WHAT IS BEING ASKED
Up through the line that contains "portanto, é essencial", retype the entries exactly, beginning at the very first line.

DATASET RECORDS
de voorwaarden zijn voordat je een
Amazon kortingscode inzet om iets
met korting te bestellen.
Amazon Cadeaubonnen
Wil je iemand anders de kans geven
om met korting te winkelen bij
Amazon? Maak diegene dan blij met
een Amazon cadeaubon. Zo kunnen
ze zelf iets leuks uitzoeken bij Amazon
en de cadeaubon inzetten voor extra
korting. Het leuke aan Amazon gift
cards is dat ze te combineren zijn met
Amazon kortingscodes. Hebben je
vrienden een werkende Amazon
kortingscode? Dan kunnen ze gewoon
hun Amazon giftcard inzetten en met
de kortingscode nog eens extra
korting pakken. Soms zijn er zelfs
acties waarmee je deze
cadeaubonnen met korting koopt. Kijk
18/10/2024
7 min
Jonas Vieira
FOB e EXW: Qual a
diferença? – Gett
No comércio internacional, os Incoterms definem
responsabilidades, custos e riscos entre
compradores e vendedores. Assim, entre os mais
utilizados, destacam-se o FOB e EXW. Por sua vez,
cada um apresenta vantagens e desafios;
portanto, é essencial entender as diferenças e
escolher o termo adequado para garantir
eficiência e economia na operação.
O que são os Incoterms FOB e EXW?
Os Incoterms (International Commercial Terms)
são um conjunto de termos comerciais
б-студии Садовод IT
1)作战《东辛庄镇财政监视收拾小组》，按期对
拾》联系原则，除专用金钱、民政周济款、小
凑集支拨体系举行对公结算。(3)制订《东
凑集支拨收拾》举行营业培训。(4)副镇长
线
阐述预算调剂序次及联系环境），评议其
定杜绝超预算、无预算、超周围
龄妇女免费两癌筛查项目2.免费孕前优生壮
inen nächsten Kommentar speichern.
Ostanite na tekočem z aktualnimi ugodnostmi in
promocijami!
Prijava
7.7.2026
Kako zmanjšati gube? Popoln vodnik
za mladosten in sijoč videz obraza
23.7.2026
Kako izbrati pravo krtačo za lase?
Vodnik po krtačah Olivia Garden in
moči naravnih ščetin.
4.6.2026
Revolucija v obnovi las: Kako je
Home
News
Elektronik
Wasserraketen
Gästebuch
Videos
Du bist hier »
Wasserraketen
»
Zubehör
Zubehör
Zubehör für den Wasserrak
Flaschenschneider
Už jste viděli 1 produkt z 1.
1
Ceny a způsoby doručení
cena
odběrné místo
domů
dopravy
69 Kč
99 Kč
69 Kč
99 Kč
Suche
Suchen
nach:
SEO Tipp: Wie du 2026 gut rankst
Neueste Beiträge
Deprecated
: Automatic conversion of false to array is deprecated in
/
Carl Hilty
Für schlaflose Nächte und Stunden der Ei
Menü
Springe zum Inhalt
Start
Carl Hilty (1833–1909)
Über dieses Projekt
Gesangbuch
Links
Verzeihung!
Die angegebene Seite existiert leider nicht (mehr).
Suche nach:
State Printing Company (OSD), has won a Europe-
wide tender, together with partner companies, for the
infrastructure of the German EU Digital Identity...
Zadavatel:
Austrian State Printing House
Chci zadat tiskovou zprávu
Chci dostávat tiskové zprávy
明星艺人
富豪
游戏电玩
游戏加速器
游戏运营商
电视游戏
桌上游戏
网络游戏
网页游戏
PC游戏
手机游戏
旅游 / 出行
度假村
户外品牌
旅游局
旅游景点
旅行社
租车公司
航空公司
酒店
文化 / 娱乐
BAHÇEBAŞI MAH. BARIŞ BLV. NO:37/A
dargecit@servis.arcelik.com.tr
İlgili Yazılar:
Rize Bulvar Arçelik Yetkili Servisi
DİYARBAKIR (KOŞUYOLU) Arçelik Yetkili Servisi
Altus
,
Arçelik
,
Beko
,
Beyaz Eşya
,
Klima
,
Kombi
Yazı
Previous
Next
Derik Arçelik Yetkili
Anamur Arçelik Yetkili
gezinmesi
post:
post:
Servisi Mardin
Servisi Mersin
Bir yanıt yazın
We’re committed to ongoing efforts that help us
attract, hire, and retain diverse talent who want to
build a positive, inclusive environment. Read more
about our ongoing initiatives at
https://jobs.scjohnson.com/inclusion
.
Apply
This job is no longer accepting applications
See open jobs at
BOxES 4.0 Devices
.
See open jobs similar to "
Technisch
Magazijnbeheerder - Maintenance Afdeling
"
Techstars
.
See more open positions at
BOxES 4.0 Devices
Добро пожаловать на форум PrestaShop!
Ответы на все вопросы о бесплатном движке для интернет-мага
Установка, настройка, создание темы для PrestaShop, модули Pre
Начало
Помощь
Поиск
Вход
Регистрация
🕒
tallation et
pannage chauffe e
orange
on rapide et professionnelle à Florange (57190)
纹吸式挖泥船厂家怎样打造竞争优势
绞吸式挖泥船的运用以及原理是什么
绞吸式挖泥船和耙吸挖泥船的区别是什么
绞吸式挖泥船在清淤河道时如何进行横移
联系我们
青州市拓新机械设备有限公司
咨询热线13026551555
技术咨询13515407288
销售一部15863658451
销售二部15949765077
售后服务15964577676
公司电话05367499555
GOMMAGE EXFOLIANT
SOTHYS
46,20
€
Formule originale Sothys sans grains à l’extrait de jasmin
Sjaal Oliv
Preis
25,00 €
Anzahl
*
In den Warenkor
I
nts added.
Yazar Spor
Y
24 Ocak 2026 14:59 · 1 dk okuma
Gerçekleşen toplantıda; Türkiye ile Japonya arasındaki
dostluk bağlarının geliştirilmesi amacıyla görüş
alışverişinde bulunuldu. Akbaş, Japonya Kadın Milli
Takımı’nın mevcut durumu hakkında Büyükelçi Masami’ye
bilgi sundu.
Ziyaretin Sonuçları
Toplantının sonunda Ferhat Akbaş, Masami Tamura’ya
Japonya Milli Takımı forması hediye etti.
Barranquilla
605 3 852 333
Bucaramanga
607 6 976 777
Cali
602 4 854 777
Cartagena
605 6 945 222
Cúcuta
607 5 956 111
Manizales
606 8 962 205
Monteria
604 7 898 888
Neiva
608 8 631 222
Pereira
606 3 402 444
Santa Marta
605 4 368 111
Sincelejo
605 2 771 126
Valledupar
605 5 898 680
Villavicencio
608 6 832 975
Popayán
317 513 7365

RESULT
de voorwaarden zijn voordat je een
Amazon kortingscode inzet om iets
met korting te bestellen.
Amazon Cadeaubonnen
Wil je iemand anders de kans geven
om met korting te winkelen bij
Amazon? Maak diegene dan blij met
een Amazon cadeaubon. Zo kunnen
ze zelf iets leuks uitzoeken bij Amazon
en de cadeaubon inzetten voor extra
korting. Het leuke aan Amazon gift
cards is dat ze te combineren zijn met
Amazon kortingscodes. Hebben je
vrienden een werkende Amazon
kortingscode? Dan kunnen ze gewoon
hun Amazon giftcard inzetten en met
de kortingscode nog eens extra
korting pakken. Soms zijn er zelfs
acties waarmee je deze
cadeaubonnen met korting koopt. Kijk
18/10/2024
7 min
Jonas Vieira
FOB e EXW: Qual a
diferença? – Gett
No comércio internacional, os Incoterms definem
responsabilidades, custos e riscos entre
compradores e vendedores. Assim, entre os mais
utilizados, destacam-se o FOB e EXW. Por sua vez,
cada um apresenta vantagens e desafios;
portanto, é essencial entender as diferenças e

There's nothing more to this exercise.